Elucidation of molecular mechanisms underlying the aberrant
phosphatidylcholine cycle in
cancer cells plays in favor of the use of metabolic imaging in oncology and opens the way for designing new targeted
therapies. The anomalous
choline metabolic profile detected in
cancer by magnetic resonance spectroscopy and spectroscopic imaging provides molecular signatures of
tumor progression and response to
therapy. The increased level of intracellular
phosphocholine (
PCho) typically detected in
cancer cells is mainly attributed to upregulation of
choline kinase, responsible for
choline phosphorylation in the biosynthetic Kennedy pathway, but can also be partly produced by activation of
phosphatidylcholine-specific phospholipase C (
PC-PLC). This hydrolytic
enzyme, known for implications in
bacterial infection and in plant survival to hostile environmental conditions, is reported to be activated in
mitogen- and oncogene-induced
phosphatidylcholine cycles in mammalian cells, with effects on cell signaling, cell cycle regulation, and cell proliferation. Recent investigations showed that
PC-PLC activation could account for 20-50% of the intracellular
PCho production in ovarian and
breast cancer cells of different subtypes. Enzyme activation was associated with
PC-PLC protein overexpression and subcellular redistribution in these
cancer cells compared with non-tumoral counterparts.

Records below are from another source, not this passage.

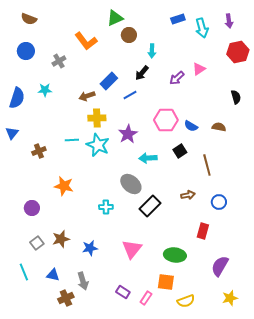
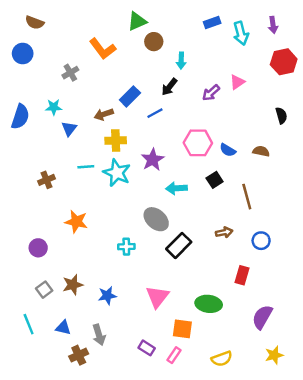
blue circle: (26, 51) -> (23, 54), moved
blue triangle: (12, 133) -> (69, 129), moved
orange square: (166, 282) -> (182, 329), moved

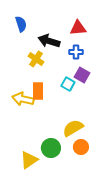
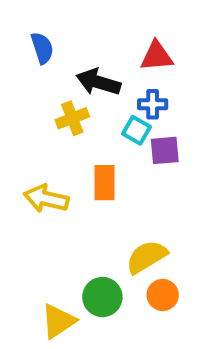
yellow cross: (36, 59) -> (72, 118), turned 35
purple square: (82, 75) -> (165, 150), turned -35
cyan square: (68, 84) -> (137, 130), moved
orange rectangle: (38, 91) -> (104, 183), moved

Moreover,
PC-PLC coimmunoprecipitated with the human
epidermal growth factor receptor-2 (HER2) and EGFR in HER2-overexpressing breast and
ovarian cancer cells, while pharmacological
PC-PLC inhibition resulted into long-lasting HER2 downregulation, retarded receptor re-expression on plasma membrane and antiproliferative effects. This body of evidence points to
PC-PLC as a potential target for newly designed
therapies, whose effects can be preclinically and clinically monitored by metabolic imaging methods.